We will hear that the affected groups’ abilities to exercise their First Amendment rights were thwarted or “chilled,” under the obnoxious but well-established Supreme Court principle that money is speech. But lest we forget, there is no constitutional right to a tax exemption for this kind of “speech,” or to an exemption from campaign finance laws normally requiring disclosure of donors. So aside from affixing responsibility for the selective scrutiny, the real question going forward is what the law ought to provide in this area. And if excessive IRS discretion is the problem, then the solution is legislation to remove it by clarifying grounds for receiving 501(c)(4) status.
As Ezra Klein notes this morning, there are two main issues that point towards a legislative fix:
In which direction does our outrage point? Do we think the tea party groups really are primarily non-political social welfare organizations and they should’ve received 501(c)4 designation more smoothly? Or do we think that they’re clearly political organizations and their applications should’ve been closely scrutinized and maybe even rejected – but so too should the applications from a host of other politicized groups on the left and the right?….

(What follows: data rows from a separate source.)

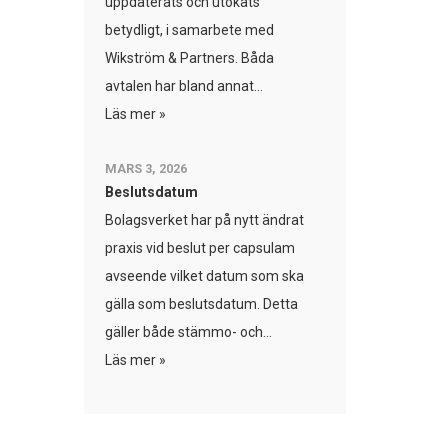
uppdaterats och utökats
betydligt, i samarbete med
Wikström & Partners. Båda
avtalen har bland annat...
Läs mer »
MARS 3, 2026
Beslutsdatum
Bolagsverket har på nytt ändrat
praxis vid beslut per capsulam
avseende vilket datum som ska
gälla som beslutsdatum. Detta
gäller både stämmo- och...
Läs mer »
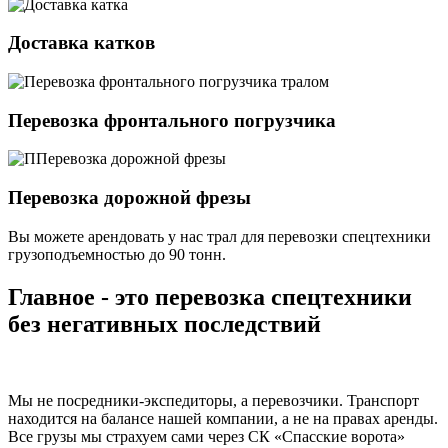
Доставка катков
Перевозка фронтального погрузчика
Перевозка дорожной фрезы
Вы можете арендовать у нас трал для перевозки спецтехники
грузоподъемностью
до 90 тонн.
Главное - это перевозка спецтехники
без негативных последствий
Мы не посредники-экспедиторы, а перевозчики. Транспорт
находится на балансе нашей компании, а не на правах аренды.
Все грузы мы страхуем сами через СК «Спасские ворота»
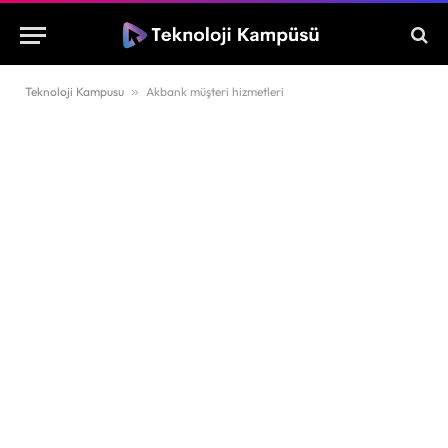
Teknoloji Kampusu
»
Akbank müşteri hizmetleri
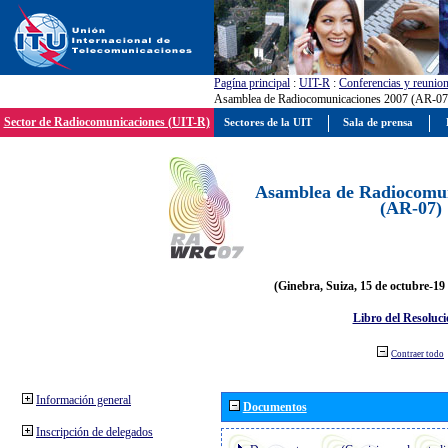
Pagína principal
:
UIT-R
:
Conferencias y reunio
Asamblea de Radiocomunicaciones 2007 (AR-07
Sector de Radiocomunicaciones (UIT-R)
Sectores de la UIT
Sala de prensa
Asamblea de Radiocomun
(AR-07)
(Ginebra, Suiza, 15 de octubre-19
Libro del Resoluci
Contraer todo
Información general
Documentos
Inscripción de delegados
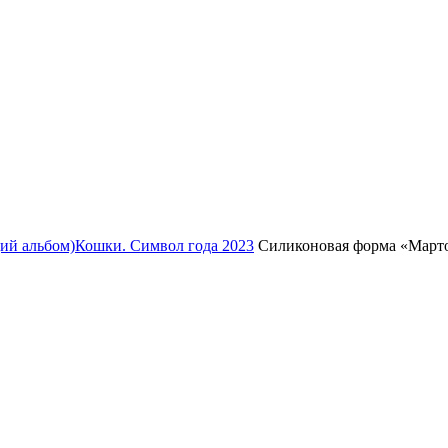
ий альбом)
Кошки. Символ года 2023
Силиконовая форма «Марто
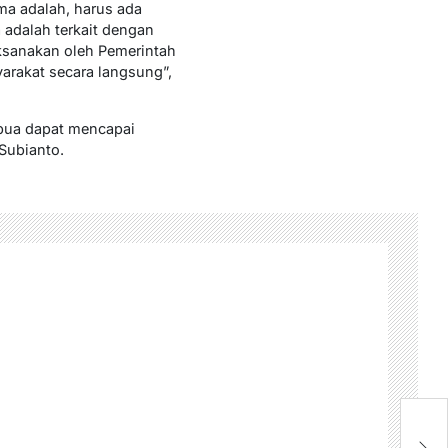
ma adalah, harus ada
adalah terkait dengan
laksanakan oleh Pemerintah
arakat secara langsung”,
apua dapat mencapai
Subianto.
Pe
P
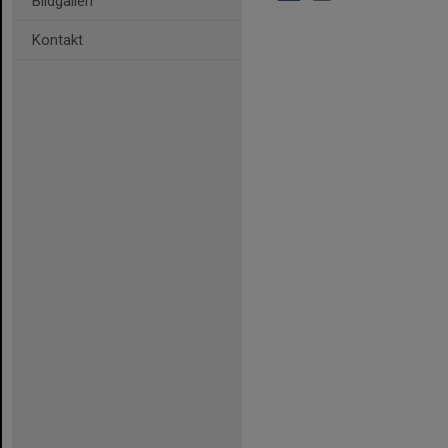
Bildgalleri
Kontakt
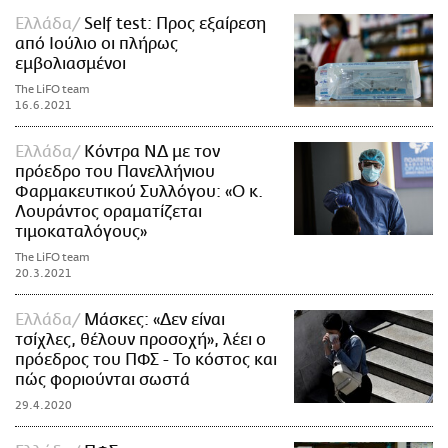
Ελλάδα
Self test: Προς εξαίρεση
από Ιούλιο οι πλήρως
εμβολιασμένοι
The LiFO team
16.6.2021
Ελλάδα
Κόντρα ΝΔ με τον
πρόεδρο του Πανελλήνιου
Φαρμακευτικού Συλλόγου: «Ο κ.
Λουράντος οραματίζεται
τιμοκαταλόγους»
The LiFO team
20.3.2021
Ελλάδα
Μάσκες: «Δεν είναι
τσίχλες, θέλουν προσοχή», λέει ο
πρόεδρος του ΠΦΣ - Το κόστος και
πώς φοριούνται σωστά
29.4.2020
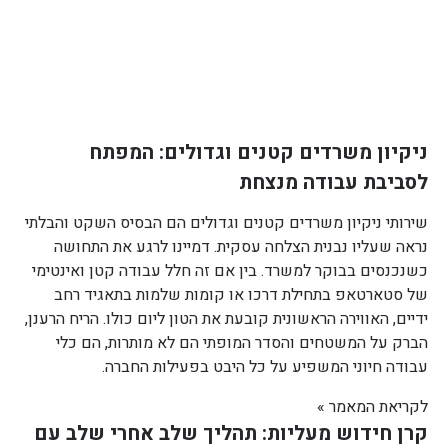
ניקיון משרדים קטנים וגדולים: המפתח
לסביבת עבודה מנצחת
שירותי ניקיון משרדים קטנים וגדולים הם הבסיס השקט והבלתי
נראה שעליו נבנית הצלחה עסקית. דמיינו לרגע את התחושה
כשנכנסים בבוקר למשרד. בין אם זה חלל עבודה קטן ואינטימי
של סטארטאפ בתחילת דרכו או קומות שלמות בתאגיד רחב
ידיים, האווירה הראשונית קובעת את הטון ליום כולו. הריח הרענן,
הברק על המשטחים והסדר המופתי הם לא מותרות, הם כלי
עבודה חיוני המשפיע על כל היבט בפעילות החברה.
לקריאת המאמר »
קרן חידוש מעליות: תהליך שלב אחרי שלב עם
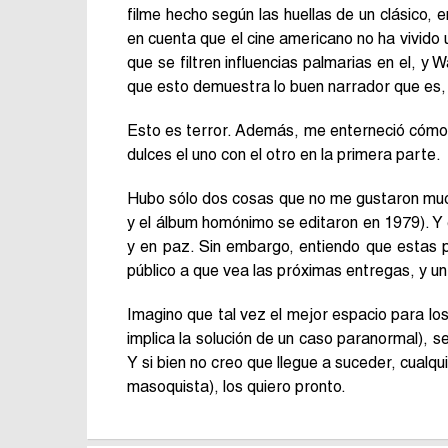
filme hecho según las huellas de un clásico,
en cuenta que el cine americano no ha vivido
que se filtren influencias palmarias en el, y 
que esto demuestra lo buen narrador que es, a
Esto es terror. Además, me enterneció cómo s
dulces el uno con el otro en la primera parte.
Hubo sólo dos cosas que no me gustaron much
y el álbum homónimo se editaron en 1979). Y
y en paz. Sin embargo, entiendo que estas p
público a que vea las próximas entregas, y un 
Imagino que tal vez el mejor espacio para lo
implica la solución de un caso paranormal), se
Y si bien no creo que llegue a suceder, cualq
masoquista), los quiero pronto.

Do we want a personnel outcome, a political outcome, or a policy outcome? Is the right endgame simply that some IRS employees get fired? That the Obama administration gets embarrassed? Or is that Congress tightens the language governing who does and doesn’t qualify for 501(c)4 status so that the IRS doesn’t have so much discretion — and career employees don’t resort to these confused tactics — when reviewing applications? Note that if we go the legislative route, we could either widen the 501(c)4 designation, making it clear that political groups qualify, or we could narrow it, making it clear that they don’t.

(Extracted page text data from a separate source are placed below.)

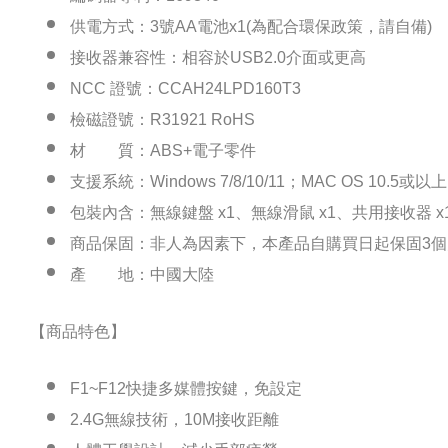
供電方式：3號AA電池x1(為配合環保政策，請自備)
接收器兼容性：相容於USB2.0介面或更高
NCC 證號：CCAH24LPD160T3
檢磁證號：R31921 RoHS
材 質：ABS+電子零件
支援系統：Windows 7/8/10/11；MAC OS 10.5或以上
包裝內含：無線鍵盤 x1、無線滑鼠 x1、共用接收器 x1
商品保固：非人為因素下，本產品自購買日起保固3個
產 地：中國大陸
【商品特色】
F1~F12快捷多媒體按鍵，免設定
2.4G無線技術，10M接收距離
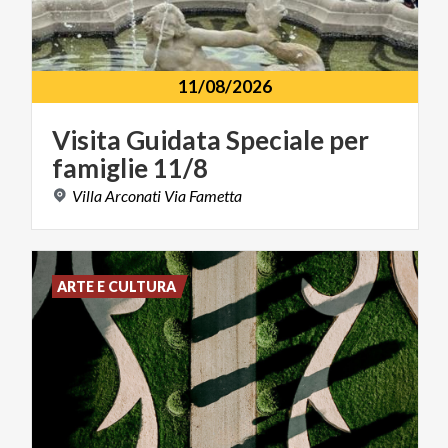
11/08/2026
Visita
Guidata
Speciale
per
famiglie
11/8
Villa
Arconati
Via
Fametta
ARTE E CULTURA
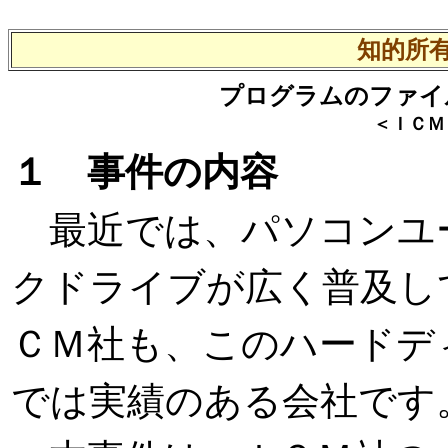
知的所
プログラムのファイ
＜ＩＣＭ
１ 事件の内容
最近では、パソコンユ
クドライブが広く普及し
ＣＭ社も、このハードデ
では実績のある会社です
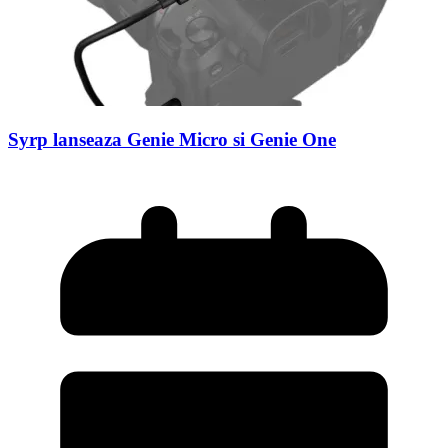
Syrp lanseaza Genie Micro si Genie One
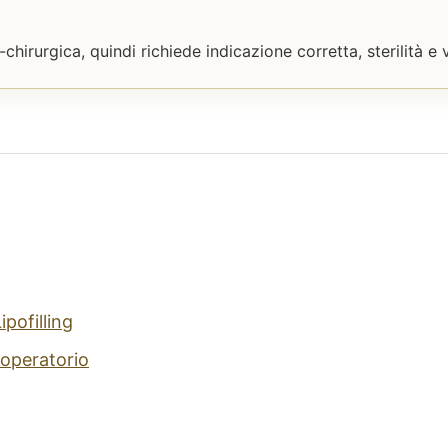
irurgica, quindi richiede indicazione corretta, sterilità e v
ipofilling
operatorio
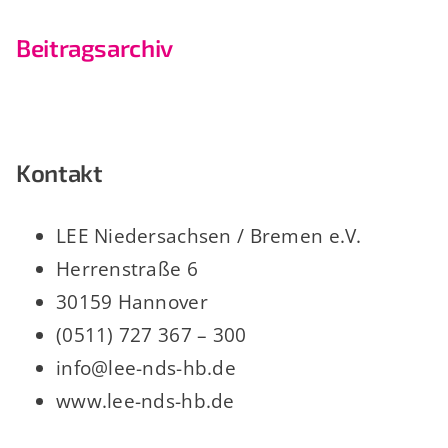
Beitragsarchiv
Kontakt
LEE Niedersachsen / Bremen e.V.
Herrenstraße 6
30159 Hannover
(0511) 727 367 – 300
info@lee-nds-hb.de
www.lee-nds-hb.de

If Democrats don’t want to flounder in Scandal-land for the foreseeable future over this highly technical and easy-to-demagogue situation, they should take the lead on crafting and promoting a legislative fix. This would have the effect of drawing brighter lines in the murky laws of tax-exempt political activity, and casting brighter lights on the big fish in this pond, the gigantic groups (mainly on the right, but some on the left) that are able to pour many millions of dollars into campaign activity without disclosing donors or paying taxes.
UPDATE: The New York Times‘ Nick Confessore has a useful report on the refusal of the IRS to look closely at the activities of really large 501(c)(4) groups–most famously Karl Rove’s American Crossroads GPS and the Obama-aligned Priorities USA–even as it was stonewalling and questioning the small fry.